Ангелоподобие и ангелогласность породили совершенно особые качества знаменного распева, проявляющиеся как в характере общего мелодического строя, так и в особенностях его структуры. Мелодизм знаменного распева представялет собой результат строжайшего интонационно-ритмического отбора и отсева. Все телесное, двигательно-мускульное, остро характерное, изобразительное было отстранено, а это значит, что были отстранены песенная периодичность, танцевальная упругость, маршевая поступательность, и все то, что только могло вызвать только телесно-мышечные ассоциации. Телесности песни, танца, шествия, то есть телесности самого музыкального начала, была противопоставлена "духовность" распева, проявляющаяся в особом принципе интонационно-ритмической организации мелодии. Именно этот принцип был определен как "пневмонический мелос", превращающий мелодию в "символ Духа, который разливается над верующими, осенив каждого из них, причем единство его сути при этом не затрагивается". И именно этот принцип порождает свободное, величавое и вместе с тем всепроникающее и духоносное течение знаменного мелодизма.

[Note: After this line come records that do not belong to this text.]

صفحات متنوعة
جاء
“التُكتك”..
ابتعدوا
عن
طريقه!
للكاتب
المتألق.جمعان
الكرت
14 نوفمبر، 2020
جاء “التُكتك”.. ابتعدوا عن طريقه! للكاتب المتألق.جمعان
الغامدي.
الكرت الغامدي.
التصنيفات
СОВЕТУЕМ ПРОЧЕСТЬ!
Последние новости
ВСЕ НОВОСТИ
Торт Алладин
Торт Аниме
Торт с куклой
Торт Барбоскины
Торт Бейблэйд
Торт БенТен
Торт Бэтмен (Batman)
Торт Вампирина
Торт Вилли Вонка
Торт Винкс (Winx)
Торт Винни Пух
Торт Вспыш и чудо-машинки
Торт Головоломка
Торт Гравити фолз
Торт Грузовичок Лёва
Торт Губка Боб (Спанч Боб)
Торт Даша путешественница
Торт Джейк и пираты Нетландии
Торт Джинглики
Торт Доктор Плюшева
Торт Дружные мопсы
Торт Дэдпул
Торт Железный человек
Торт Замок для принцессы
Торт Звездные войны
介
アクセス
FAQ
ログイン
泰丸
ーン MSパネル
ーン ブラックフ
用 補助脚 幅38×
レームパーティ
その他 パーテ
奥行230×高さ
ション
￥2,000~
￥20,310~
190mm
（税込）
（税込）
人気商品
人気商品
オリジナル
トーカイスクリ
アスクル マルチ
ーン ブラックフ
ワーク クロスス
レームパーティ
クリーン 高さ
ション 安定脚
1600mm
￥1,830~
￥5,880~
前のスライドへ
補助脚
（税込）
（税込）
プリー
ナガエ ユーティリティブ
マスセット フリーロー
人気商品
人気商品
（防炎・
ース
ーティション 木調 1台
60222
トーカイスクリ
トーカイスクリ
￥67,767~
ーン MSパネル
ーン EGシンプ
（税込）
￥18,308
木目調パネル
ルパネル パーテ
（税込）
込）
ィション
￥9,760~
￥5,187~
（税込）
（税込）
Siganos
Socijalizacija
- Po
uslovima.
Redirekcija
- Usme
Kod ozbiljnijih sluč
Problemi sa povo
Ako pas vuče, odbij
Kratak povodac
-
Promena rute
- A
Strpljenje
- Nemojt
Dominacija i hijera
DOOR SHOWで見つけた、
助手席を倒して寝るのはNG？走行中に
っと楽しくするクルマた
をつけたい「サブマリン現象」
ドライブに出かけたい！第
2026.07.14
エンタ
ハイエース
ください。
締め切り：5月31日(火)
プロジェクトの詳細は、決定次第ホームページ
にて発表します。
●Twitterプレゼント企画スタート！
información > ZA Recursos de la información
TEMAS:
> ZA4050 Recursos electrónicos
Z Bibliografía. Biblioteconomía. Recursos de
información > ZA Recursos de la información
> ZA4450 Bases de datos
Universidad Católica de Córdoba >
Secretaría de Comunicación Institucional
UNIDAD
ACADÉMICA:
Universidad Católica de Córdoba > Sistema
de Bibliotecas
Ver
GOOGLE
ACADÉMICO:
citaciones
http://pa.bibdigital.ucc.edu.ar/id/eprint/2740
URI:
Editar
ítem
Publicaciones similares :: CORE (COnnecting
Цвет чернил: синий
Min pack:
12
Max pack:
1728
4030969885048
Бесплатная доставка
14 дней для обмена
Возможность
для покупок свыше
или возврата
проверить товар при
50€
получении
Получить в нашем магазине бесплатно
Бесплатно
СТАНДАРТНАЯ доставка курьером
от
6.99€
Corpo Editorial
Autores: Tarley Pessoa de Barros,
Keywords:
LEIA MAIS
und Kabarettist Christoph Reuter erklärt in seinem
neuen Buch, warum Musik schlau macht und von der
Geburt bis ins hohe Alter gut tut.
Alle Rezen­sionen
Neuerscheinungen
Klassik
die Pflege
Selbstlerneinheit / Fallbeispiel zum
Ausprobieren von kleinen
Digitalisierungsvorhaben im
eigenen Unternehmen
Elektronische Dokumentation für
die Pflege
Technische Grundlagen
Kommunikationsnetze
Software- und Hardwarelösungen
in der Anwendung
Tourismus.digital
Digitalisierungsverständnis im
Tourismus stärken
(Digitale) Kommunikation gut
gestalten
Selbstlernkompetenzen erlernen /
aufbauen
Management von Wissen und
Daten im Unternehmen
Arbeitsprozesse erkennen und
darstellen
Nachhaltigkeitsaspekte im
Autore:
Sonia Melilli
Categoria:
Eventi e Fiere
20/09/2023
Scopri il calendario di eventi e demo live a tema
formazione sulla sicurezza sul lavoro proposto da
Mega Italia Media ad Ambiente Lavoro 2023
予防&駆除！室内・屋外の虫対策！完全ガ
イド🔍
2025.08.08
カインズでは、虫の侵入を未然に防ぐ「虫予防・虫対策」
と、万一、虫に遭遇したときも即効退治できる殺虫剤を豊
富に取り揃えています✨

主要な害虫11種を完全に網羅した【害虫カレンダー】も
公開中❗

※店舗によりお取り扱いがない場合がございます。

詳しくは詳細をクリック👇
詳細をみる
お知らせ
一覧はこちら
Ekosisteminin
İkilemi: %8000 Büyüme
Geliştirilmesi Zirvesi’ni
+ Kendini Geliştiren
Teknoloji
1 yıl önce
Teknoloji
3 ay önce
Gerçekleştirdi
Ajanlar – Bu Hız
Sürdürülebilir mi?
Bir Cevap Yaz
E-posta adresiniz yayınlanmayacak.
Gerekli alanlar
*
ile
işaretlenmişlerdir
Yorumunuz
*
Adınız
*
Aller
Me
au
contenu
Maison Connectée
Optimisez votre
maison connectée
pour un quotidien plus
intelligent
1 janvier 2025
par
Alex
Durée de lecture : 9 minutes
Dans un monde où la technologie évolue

Что же касается общего характера мелодического строя знаменного распева, то его можно определить как возвышенно-гимнический, торжественно-умилительный, радостно-сосредоточенный, просветленно-мужественный. А так как определения эти представляют собой эмоциональное описание состояния "похвалы" в православном понимании этого слова, то можно сказать, что знаменный распев есть мелодическое выражение состояния соборной похвалы. Hо, наверно, еще лучше мелодический характер знаменного распева определяется с помощью чрезвычайно емкого античного понятия "калокагатия", которое можно перевести как "прекрасноблагость". Калокагатийность и пневмоничность, или, говоря по-другому, прекрасноблагость и духовность, являющиеся одновременно и субстанцией небесной похвалы, и качествами мелодизма знаменного распева, представляют собой преображенное православием катарсическое начало, возводящее душу через ангелоподобие знаменного распева к богоподобию и обожению.